Several misconceptions about RSVP's scalability have lingered since the protocol's inception a decade ago. However, much has changed since those early days of RSVP. Significant advances in the technology and improvements in the industry's understanding of real-time networking design have combined to mitigate virtually all of RSVP's initial scalability shortcomings.
RSVP travels ahead of a phone call session or other media stream to check whether intermediary routers have enough capacity to effectively handle the session. As the acronym implies, the protocol reserves space for performance-sensitive traffic. It checks on the availability of resources at a router to make sure it is not too busy with other traffic, thereby ensuring the quality of the signal as it passes through a node.
After the Internet Engineering Task Force (IETF) ratified RSVP as a standard in the mid-1990s, early field use exposed several weaknesses. Because it required so much work on the part of the router to manage the traffic reservations, RSVP put too heavy a processing load on network routers as traffic levels grew, thereby causing bottlenecks and hampering performance.

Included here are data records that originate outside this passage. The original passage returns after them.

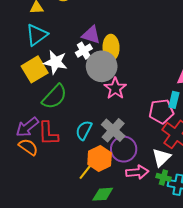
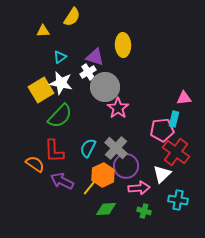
cyan triangle: (37, 35) -> (60, 57), moved, size x0.6
yellow ellipse: (111, 47) -> (123, 45), moved
purple arrow: (27, 127) -> (62, 181), moved, turned 65
green cross: (163, 177) -> (144, 211), moved

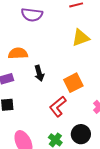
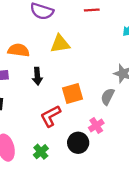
yellow triangle: (81, 38) -> (60, 44), moved
black circle: (81, 134) -> (78, 143), moved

Initially, network engineers assumed that every router needed to support RSVP, which meant greatly increased workloads throughout a communications infrastructure. But with experience, the industry has learned that RSVP is unnecessary except in the most heavily congested nodes, such as consolidated access points on the edge of wide-area networks.
RSVP's activity in the data plane has also been a source of scalability concerns. The first versions of RSVP classified the traffic in the data plane, performing a detailed packet examination that slowed traffic. Over the years networks administrators have satisfactorily relied on other mechanisms for managing traffic so that such detailed classification is no longer necessary.
RSVP is now able to work with a Differentiated Services solution and can use the Differentiated Services Code Point, which serves as an identification badge of sorts for VoIP or other high-priority media traffic. This eliminates the need for the router to conduct an in-depth examination of traffic packets. The router only has to see the code point to provide the necessary QoS treatment.
Earlier versions of RSVP -- a "soft state" protocol -- also ran into a problem with the number of session refreshes required to maintain a reservation request. This was a significant problem to RSVP's scalability, but the IETF addressed this issue several years ago with the addition of "refresh reduction," which combines multiple refreshes into a single message. The IETF also created a means to aggregate multiple RSVP reservations into one message, again boosting RSVP's scalability.
Scalability was not the only challenge for early versions of RSVP. The protocol did not have a means for seamlessly recovering if a message was lost while a call was being established. The IETF solved this issue with another addendum to RSVP, called "reliable messaging." This mechanism sends refresh messages at a much higher rate than normal at the beginning of a call. Once the call connects, RSVP then returns to the default refresh interval of one and a half minutes.
Because of RSVP's initial shortcomings, many network managers have shied way from it, instead relying on a much more basic admission-control mechanism. Known generically as "call counting," this approach simply counts the number of sessions that can be allowed. Once a certain number of sessions is reached, additional requests are refused.
This technique was satisfactory five years ago, but VoIP, video and other media communications are exploding. Such call-counting mechanisms cannot effectively address the volume and complexity of today's real-time traffic. Call-counting functions have no ability to adjust to network events.
For a few years, the IETF has also been working on an alternative protocol to RSVP called Next Steps in Signaling. NSIS is still not available in production routers and applications, and when all is said and done, NSIS may not be much different from the more mature RSVP. As was demonstrated with RSVP, any new protocol goes through an initial reality check, when live deployments reveal unanticipated issues. RSVP, on the other hand, has been extensively vetted in thorns-and-all networks for a decade, giving the protocol a thoroughness that no standards body can imbue in the first iteration of any protocol.
RSVP is a tested, decade-old standard. It might have taken 10 years, but the issues surrounding RSVP have been addressed, and the protocol now offers a dependable and much-needed tool in handling the ever-greater flows of VoIP and other media traffic. The time is right to take another look at RSVP.